IFL SCIENCE
Arguably the largest question in the search for life beyond our Solar System is whether there’s any point looking at these common M-type stars, known as red dwarfs. This category makes up three-quarters of the galaxy’s sources of light. It’s an even larger share once you exclude the massive stars with life spans too short to allow life to develop, and also includes most of the stars close enough for us to really study.
The TRAPPIST-1 system – seven rocky planets orbiting an M-type star just 40 light-years away – is ground zero for this debate, with three planets in the zone where temperatures are currently suitable for life to survive.
Unfortunately, objections have been raised arguing that any planets in the “habitable zones” of red dwarfs would long ago have lost their atmospheres, making them not habitable after all.

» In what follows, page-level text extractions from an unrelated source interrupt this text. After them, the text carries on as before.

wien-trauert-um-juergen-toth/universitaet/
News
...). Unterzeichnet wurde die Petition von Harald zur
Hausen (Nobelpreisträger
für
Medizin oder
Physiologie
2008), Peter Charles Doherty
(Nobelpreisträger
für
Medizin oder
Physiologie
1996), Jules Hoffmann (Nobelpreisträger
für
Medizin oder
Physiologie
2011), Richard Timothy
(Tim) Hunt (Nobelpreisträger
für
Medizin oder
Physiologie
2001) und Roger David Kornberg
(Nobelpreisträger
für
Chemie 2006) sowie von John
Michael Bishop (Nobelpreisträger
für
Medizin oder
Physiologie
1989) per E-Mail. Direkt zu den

If so, we’re probably wasting our time investigating these systems for signs of life and need to focus our energies on the few F, G, and K-type stars we can see well.
The problem is not just that many red dwarfs are flare-y stars whose outbursts may have stripped off any atmosphere, but that M-type stars undergo a hotter stage early in their development. This, combined with runaway greenhouse effects from water in the planets’ atmospheres, would have turned the entire crust molten, causing any water trapped in rocks to escape. If this stage lasted long enough, as most things do with such slow-changing stars, all the water in the atmosphere would escape to space. Under such conditions, there would be no prospect for volcanic restoration of the planets’ atmospheres once the star cooled sufficiently to allow them to survive.
A new model of the atmospheres of planets in the TRAPPIST-1 system rejects the theory they would ever have gotten this hot. Previous modeling had, for simplicity’s sake, treated the atmospheres of the TRAPPIST-1 planets during their star’s hottest phase as purely convective.